Zu erkennen ist, dass beim Befriedigen der Bedürfnisse auch ein Konflikt mit der Gesellschaft
entstehen kann. Nämlich wenn ein Bedürfnis nicht befriedigt werden kann, weil Gesetze und Normen
einer Gesellschaft dies verbieten.
Rössner spricht von Umständen (1973, S:125) und Staub-Bernasconi von soziale Probleme (Thole,
2010, S. 271). Doch was ist damit gemeint? Durch welche Gründe wird ein Mensch zu einem Fall für
die Soziale Arbeit? Staub-Bernasconi (1995, S.105-106) unterscheidet vier verschiedene Kategorien
von sozialen Problemen:
1.
2.
3.
4.
Probleme von nicht erfüllter Bedürfnisse und Wünsche
Probleme von asymmetrischen Geben und Nehmens
Probleme von behindernder Machtverhältnisse
Probleme nicht gestörter, fehlender oder willkürlich gehandhabte Werte und Kriterien
Probleme nicht erfüllter Bedürfnisse und Wünsche
Selbstverwirklichungs- und Selbstbehinderungsprobleme von Individuen, daher ist hier Leiden von
Menschen das Problem, welche auf nicht erfüllbare Wünsche und Bedürfnisse, zurückzuführen sind.
Dies sind rein individuelle Probleme. Allerdings kann eine Lösung dieser Probleme, meist durch eine
nicht näher bestimmte Störung der Aussenwelt, behindert werden (Thole, 2010, S.172).

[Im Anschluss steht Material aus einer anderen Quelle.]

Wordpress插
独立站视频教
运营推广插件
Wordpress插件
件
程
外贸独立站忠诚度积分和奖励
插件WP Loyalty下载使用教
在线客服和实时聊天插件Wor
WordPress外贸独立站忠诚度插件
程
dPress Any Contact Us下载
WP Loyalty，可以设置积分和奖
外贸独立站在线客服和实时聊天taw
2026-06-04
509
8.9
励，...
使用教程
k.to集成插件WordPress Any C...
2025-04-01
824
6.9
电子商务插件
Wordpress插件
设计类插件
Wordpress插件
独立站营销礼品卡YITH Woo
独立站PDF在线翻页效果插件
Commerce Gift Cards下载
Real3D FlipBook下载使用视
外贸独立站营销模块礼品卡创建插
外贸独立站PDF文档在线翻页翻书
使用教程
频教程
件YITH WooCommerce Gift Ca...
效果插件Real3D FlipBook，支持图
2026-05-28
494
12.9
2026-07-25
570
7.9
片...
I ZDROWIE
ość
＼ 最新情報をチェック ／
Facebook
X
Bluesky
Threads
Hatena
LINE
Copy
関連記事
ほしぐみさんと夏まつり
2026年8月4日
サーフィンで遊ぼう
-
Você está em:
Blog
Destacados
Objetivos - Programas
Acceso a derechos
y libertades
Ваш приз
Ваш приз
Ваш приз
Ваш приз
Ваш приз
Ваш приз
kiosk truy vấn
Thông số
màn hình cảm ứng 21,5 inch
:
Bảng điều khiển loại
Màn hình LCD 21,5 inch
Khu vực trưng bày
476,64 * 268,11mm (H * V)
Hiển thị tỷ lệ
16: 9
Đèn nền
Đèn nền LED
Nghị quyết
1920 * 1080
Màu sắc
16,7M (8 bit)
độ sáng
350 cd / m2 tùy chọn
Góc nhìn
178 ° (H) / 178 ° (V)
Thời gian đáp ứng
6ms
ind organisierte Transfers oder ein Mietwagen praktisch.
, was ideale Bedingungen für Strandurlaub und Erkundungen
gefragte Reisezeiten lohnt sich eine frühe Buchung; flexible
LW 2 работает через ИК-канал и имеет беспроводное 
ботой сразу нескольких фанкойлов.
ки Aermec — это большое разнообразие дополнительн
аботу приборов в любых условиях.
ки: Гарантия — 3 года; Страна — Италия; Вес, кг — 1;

Probleme asymmetrischen Geben und Nehmens
Hier werden Probleme, welche durch Versagen der Sozialisation ausgelöst werden, zugeordnet. Dazu
gehören Pflichterfüllungen gegenüber der Gesellschaft sowie Akzeptieren und Einhalten der Werte
und Normen einer Gesellschaft. Bei Verstoss droht der Ausschluss aus sozialen Systemen (Thole,
2010, S.272).
Probleme behindernder Machtverhältnisse
Bei einem einzelnen Menschen können sich durch seine gesellschaftliche Position Barrieren auf tun,
die ihm verunmöglichen, seine persönlichen Bedürfnisse zu befriedigen.(Thole, 2010, S.271-272)
Einige Beispiele dazu:



Bildungs- und Einkommensniveau
Fehlende Infrastruktur
Fehlende Kompetenzen


fehlende soziale Beziehungen
Problematische Selbst-, Fremd und Gesellschaftsbilder (Rassismus, Stereotypen,
Sexismus)
Probleme nicht gestörter, fehlender oder willkürlich gehandhabte Werte und Kriterien
Bei Problemen im Zusammenhang mit sozialen Interaktionsfeldern oder Systemen geht es zum
Beispiel um:



Fehlende Gegenseitigkeit im sozialen Austausch
Nicht gerechte Ressourcenverteilungs-, Arbeitsteilungs- oder Sanktionsregeln
Kulturelle Kolonisierung
Alle vier Problemkategorien können einzeln oder miteinander vernetzt vorkommen. Zu beachten ist
zusätzlich, dass vor allem bei Problemen die direkt oder indirekt durch gestörte Machverhältnisse in
der Gesellschaft ausgelöst werden, nicht davon ausgegangen werden kann, dass Mensche ihre Nöte
als Problem erkennen. Oft werden solche Probleme als Schicksal oder verdiente Strafe hingenommen
(Thole, 2010. S. 272).
Sozialfall ist nicht gleich Sozialfall
Die Definition eines Sozialfall muss noch erweitert werden, da in der Gesellschaft, nicht jeder
Sozialfall gleich behandelt wird. Je nach dem aus welchem Grund ein Mensch zum Sozialfall
geworden ist, wird er anders behandelt. Dabei ist von der Klientenpyramide (Staub-Bernasconi, 1995,
S.98) die Rede, in welcher die Adressatinnen und Adressaten nach ihrer gesellschaftlichen Position
geordnet sind. Staub-Bernasconi (1995) sagt, dass gemäss gesamtgesellschaftlichen Kriterien die
oberste Kategorie aus kranken, alten, pflegebedürftigen und behinderten Menschen besteht.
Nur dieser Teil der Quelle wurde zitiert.